Rework this on top of D77544.
Make insertion of skips near the beginning of blocks work correctly by splitting blocks.

We are trying to have the kill intrinsic handling early during the instruction selection.

Whether this is a good idea depends on what is meant by it :) Kill intrinsics interact with WQM for how pixel shaders are defined, and we really need to move the WQM pass later because it adds instructions that interfere with scheduling in a bad way. Setting up the CFG to be the right shape earlier makes sense to me.

Mostly looks good to me, some minor inline comments, but most importantly: please add a test case in skip-if-dead.ll with a function that triggers the early-exit and returns a value (the only test return right now is @test_kill_control_flow, but it doesn't trigger this early exit).

llvm/lib/Target/AMDGPU/SIInsertSkips.cpp
167

Should probably be renamed to generatePsEndPgm.

222–223

Why the update to NextBBI? The old code didn't do that, I believe on purpose because while it doesn't break correctness, there simply shouldn't be a need to inspect the EarlyExitBlock.

Mostly looks good to me, some minor inline comments, but most importantly: please add a test case in skip-if-dead.ll with a function that triggers the early-exit and returns a value (the only test return right now is @test_kill_control_flow, but it doesn't trigger this early exit).

I see this may be covered by llvm/test/CodeGen/AMDGPU/transform-block-with-return-to-epilog.ll?

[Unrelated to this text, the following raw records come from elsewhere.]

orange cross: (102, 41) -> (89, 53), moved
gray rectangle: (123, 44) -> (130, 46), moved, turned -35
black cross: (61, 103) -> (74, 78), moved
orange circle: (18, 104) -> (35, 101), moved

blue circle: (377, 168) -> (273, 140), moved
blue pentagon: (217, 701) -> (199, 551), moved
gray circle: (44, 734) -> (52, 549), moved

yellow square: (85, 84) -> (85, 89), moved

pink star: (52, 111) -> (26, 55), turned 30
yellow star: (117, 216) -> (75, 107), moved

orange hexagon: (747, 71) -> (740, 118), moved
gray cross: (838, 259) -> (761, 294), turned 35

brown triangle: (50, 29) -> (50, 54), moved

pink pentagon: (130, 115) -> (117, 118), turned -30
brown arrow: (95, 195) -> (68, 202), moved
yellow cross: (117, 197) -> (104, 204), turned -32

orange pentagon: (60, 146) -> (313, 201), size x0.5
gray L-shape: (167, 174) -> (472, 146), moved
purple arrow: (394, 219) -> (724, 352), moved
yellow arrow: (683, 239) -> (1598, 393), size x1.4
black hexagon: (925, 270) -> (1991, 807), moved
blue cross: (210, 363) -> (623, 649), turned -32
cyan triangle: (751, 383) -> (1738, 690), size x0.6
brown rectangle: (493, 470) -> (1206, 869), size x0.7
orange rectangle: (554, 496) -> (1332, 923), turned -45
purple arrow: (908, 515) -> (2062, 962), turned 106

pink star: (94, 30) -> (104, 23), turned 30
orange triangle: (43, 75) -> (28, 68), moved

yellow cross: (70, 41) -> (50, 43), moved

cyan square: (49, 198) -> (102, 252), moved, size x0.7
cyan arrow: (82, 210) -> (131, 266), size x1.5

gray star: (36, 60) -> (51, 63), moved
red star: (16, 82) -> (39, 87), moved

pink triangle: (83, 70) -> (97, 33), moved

critson marked 3 inline comments as done.Jun 30 2020, 1:42 AM
critson added inline comments.
llvm/lib/Target/AMDGPU/SIInsertSkips.cpp
222–223

This update is not part of the iteration.
EarlyExitBlock is not inspected because this code is executed after the iteration of blocks.
This update is required so the SplitBB is inserted in the correct place (immediately following MBB). Technically this is only required when NextBBI is MBB->end(), in which case the EarlyExitBlock will become the next block; however, simply resetting the iterator keeps it more generic w.r.t. EarlyExitBlock placement.

critson updated this revision to Diff 274372.Jun 30 2020, 1:55 AM
critson marked an inline comment as done.
  • Rebase
  • Rename generateEndPgm
  • Edit comment for clarity
  • Add explicit test to skip-if-dead.ll
nhaehnle accepted this revision.Jul 1 2020, 6:21 AM

Thanks, LGTM

This revision is now accepted and ready to land.Jul 1 2020, 6:21 AM
This revision was automatically updated to reflect the committed changes.